Aan de andere zijde van het plein was een groot vuur aangelegd, waarin pek en zwavel geworpen was, opdat het des te beter zou branden, en Romanus werd aan een paal gebonden en in het vuur geworpen. Onverwachts viel er een zware regenbui, die het vuur derwijze uitbluste, dat het niet weer kon aangestoken worden. Toen men dit de rechter berichtte, werd hij woedend en zei: “Hoe lang zal ons deze tovenaar betoveren en bespotten? Al zou ik hem ook laten onthoofden, zo zal het mes misschien ook zijn scherpte verliezen. Maar ik zal dit onderzoeken door een deel zijns lichaams af te snijden.”

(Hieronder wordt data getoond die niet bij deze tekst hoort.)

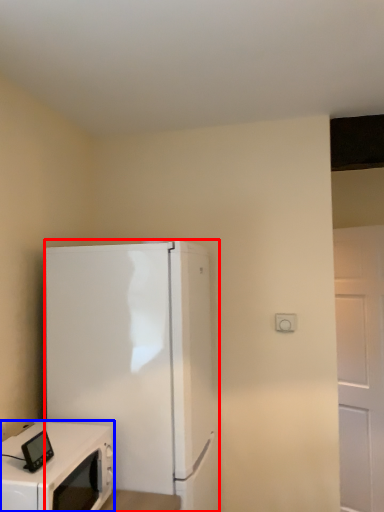 Question: Which point is further to the camera, refrigerator (highlighted by a red box) or home appliance (highlighted by a blue box)?

Choices:
 (A) refrigerator
 (B) home appliance

Answer: (A) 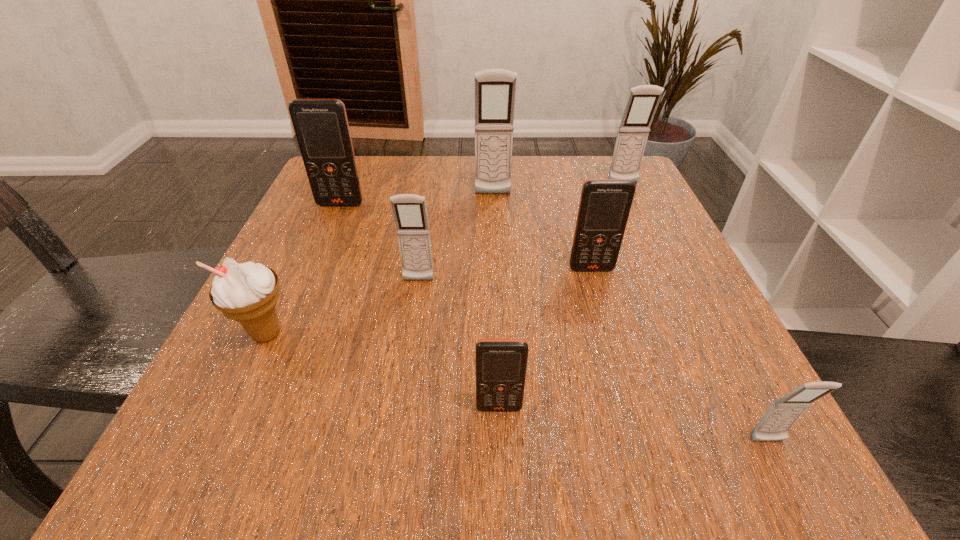 Where is `the third nearest object`? The image size is (960, 540). the third nearest object is located at coordinates (248, 293).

Hij liet daarom de chirurgijn halen, die hem in de eerste plaats de tong uit de keel moest snijden, “waarmee hij zo schandelijk,” zei de rechter, de goden en vorsten gelasterd heeft.” Romanus stak vrijwillig de tong uit, en liet haar, de grootste standvastigheid aan de dag leggende, uitsnijden. Toen dit geschied was, deed de rechter Romanus naar de afgoden brengen, opdat hij die ter ere zou offeren, daar hij nu wist, dat hij tegen de goden geen lastering kon uitspreken. Bij de rechterstoel werd een altaar opgericht, waarop vuur, wierook en varkensvet ontstoken werden. Toen Romanus daar heen geleid werd en al deze toebereidselen zag, blies hij er op, alsof hij de duivel zag. Aselepiades lachte er om en zei: “Wel, kunt gij nu ook de goden lasteren zoals gij vroeger gedaan hebt? Spreek op, nu mag gij vrijmoedig spreken als u kunt.” Rornanus zuchtte enige malen, begon eindelijk te spreken en zei het volgende: “Hun, die Gods lof verkondigen, zullen mond noch tong ontbreken. Men heeft geen tong nodig, waar God, die aan hen kracht en geluid geeft, geprezen wordt. En ofschoon gij Zijn macht niet kent, zo weet nu, dat Hij een Heere is, Die over de natuur heerst, Die haar geschapen heeft; en deze kan Hij verandering doen ondergaan, wanneer het Hem belieft. Op het water liep Hij als op de vaste aarde, de blinden maakte Hij ziende, de doven horende, de kreupelen wandelende; en, wat gij ook aan mij kunt zien, de stomme sprekende. Dat dit geen fabelen zijn, ziet gij voor uw ogen aan mij.” De tiran verschrikte, en verbaasde zich over het wonder, en wist niet, wat hij zeggen zou. Eindelijk verweet hij de chirurgijn, dat hij in deze zaak bedrieglijk gehandeld had. Maar, toen de chirurgijn zich verontschuldigde, en voorstelde om dit te onderzoeken, liet Asclepiades de vromen getuige van Jezus Christus weer in de gevangenis werpen, waar hij met een strop verwurgd werd. Op deze wijze eindigde Romanus standvastig blijvende in de belijdenis van Christus, zijn leven.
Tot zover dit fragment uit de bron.